My guess is also that your "24" isn't really true 24 either. Another inaccuracy in the reporting app.
Last edited by Rain-Maker; 26th Sep 2021 at 22:19. Reason: Unnecessary ranting, but worked as those Lincoln's hot letters.
FWIW... I have used ffmpeg show info and ffmpeg show time and found them not to be concise. After developing a program to cut at frame accurate times, I use a CMD script using ffprobe.
No. pts_time dts_time type Frame#
0 0.036000 0.036000 1 I 0
1 0.069367 0.069367 0 B 3
2 0.102733 0.102733 0 B 2
3 0.136100 0.136100 0 B 4
4 0.169467 0.169467 0 P 1
5 0.202833 0.202833 0 B 7
6 0.236200 0.236200 0 B 6
7 0.269567 0.269567 0 B 8
8 0.302933 0.302933 0 P 5
9 0.336300 0.336300 0 B 11
10 0.369667 0.369667 0 B 10
11 0.403033 0.403033 0 B 12
12 0.436400 0.436400 0 P 9
This shows PTS, DTS and best time.
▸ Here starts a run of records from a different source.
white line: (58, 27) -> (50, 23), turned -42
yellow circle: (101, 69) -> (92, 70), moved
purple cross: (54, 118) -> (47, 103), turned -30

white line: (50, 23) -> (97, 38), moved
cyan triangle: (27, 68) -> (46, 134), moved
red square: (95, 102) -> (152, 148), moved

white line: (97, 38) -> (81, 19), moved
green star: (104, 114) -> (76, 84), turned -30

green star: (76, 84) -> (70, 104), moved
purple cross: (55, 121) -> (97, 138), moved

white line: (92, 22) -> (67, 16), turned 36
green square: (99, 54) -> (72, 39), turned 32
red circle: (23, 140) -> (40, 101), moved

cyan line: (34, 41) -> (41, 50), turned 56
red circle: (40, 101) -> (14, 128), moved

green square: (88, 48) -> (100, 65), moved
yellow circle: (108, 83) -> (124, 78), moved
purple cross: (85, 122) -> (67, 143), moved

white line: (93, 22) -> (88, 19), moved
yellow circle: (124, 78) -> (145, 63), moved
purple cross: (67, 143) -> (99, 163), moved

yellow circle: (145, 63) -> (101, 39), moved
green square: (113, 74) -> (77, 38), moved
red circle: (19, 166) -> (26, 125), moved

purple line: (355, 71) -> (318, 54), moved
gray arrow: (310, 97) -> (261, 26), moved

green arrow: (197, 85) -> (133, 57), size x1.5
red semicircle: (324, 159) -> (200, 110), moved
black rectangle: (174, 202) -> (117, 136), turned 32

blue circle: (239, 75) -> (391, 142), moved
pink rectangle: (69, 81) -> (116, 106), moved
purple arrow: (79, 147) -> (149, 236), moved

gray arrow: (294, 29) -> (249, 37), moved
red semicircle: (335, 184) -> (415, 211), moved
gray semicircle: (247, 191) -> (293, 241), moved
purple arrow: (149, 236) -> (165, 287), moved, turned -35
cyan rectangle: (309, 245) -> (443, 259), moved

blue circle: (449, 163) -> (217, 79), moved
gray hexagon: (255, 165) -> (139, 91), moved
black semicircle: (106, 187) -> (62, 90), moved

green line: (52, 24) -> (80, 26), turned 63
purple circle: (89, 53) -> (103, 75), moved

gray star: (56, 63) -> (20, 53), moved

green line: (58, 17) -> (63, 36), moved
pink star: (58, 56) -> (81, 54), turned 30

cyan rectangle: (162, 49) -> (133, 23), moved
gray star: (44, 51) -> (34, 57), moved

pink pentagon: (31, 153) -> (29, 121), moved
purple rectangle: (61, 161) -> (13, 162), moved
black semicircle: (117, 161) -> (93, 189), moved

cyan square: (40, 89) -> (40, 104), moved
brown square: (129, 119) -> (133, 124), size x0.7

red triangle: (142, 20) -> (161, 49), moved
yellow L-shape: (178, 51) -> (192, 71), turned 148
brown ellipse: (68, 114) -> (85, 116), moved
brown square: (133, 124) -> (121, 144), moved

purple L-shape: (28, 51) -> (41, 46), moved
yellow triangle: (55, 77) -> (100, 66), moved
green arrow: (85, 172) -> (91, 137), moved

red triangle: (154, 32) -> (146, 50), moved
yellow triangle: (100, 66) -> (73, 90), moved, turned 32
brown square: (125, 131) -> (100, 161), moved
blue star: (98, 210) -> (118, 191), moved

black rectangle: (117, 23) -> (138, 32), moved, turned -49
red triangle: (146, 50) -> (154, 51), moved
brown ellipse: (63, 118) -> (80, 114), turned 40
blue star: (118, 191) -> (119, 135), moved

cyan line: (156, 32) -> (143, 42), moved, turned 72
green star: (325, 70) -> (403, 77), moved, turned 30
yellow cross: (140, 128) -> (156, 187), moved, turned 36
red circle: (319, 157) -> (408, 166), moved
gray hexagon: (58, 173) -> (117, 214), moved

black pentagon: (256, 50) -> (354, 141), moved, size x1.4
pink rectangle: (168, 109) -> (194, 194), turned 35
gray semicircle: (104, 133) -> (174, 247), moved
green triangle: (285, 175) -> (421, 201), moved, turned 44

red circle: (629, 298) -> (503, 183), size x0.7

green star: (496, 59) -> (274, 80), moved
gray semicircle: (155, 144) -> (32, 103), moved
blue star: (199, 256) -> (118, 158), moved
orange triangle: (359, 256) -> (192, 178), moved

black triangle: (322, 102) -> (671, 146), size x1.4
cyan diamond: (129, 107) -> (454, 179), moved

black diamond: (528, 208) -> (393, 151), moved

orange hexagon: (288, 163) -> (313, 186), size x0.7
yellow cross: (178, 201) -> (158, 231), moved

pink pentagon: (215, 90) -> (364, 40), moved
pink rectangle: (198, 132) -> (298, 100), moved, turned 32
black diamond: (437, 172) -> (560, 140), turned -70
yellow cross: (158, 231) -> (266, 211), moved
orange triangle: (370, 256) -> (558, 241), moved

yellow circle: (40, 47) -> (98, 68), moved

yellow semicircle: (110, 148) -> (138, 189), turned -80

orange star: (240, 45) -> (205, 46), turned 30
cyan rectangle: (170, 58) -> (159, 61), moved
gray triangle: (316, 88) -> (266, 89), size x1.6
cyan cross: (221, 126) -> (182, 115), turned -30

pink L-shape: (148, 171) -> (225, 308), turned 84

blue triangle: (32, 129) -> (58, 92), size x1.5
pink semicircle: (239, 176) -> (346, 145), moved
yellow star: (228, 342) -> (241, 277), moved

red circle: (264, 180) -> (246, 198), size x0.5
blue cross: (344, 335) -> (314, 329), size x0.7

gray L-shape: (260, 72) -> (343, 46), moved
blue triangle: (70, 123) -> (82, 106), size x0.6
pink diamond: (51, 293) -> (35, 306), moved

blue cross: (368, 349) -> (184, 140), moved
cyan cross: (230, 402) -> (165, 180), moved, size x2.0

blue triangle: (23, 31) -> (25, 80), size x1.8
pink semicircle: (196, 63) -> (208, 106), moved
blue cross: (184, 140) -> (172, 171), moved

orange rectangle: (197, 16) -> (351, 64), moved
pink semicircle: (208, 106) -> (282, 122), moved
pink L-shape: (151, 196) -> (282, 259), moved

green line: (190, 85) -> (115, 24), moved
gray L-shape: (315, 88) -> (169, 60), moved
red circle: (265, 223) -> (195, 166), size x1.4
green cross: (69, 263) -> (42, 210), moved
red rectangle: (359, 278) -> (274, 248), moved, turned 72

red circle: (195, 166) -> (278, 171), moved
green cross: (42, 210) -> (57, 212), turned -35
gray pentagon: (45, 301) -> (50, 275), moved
Occasionally I run into badly edited or badly joined videos or videos whose audio does not equal the video length.
Video 1 (Good Video)
Frame 0 PTS= 0.000000
1/29.97002997002997 = .0333666666666667
Video2 (Bad Video)
Frame0 PTS = .036000
1/29.97002997002997 = .0333666666666667
618.3510666666667 + 0.036000 = 618.3870666666667
FFprobe Time = 618.481167
I have found FFPROBE to be more accurate in catching errors and correcting them. As jagabo pointed out frames0 does not have to be 0.000000 PTS/DTS. This can throw off calculations a lot.
Also, mp4 usually uses a time base of 1/90000 seconds as recommended in the spec. NTSC frame times can't be represented exactly by N/90000 where N is an integer. So the muxer alternates between two values. For example, 90000 / (24000 / 1001) = 3753.75. So you get a pattern of three frames at 3754/90000 and one frame at 3753/90000, which averages out to 3753.75/90000 over time.
My guess is that some of your videos had portions which originally had a lower time base which was multiplied by a constant when muxed with 90000 time base, hence the larger oscillations.
Last edited by jagabo; 27th Sep 2021 at 06:44.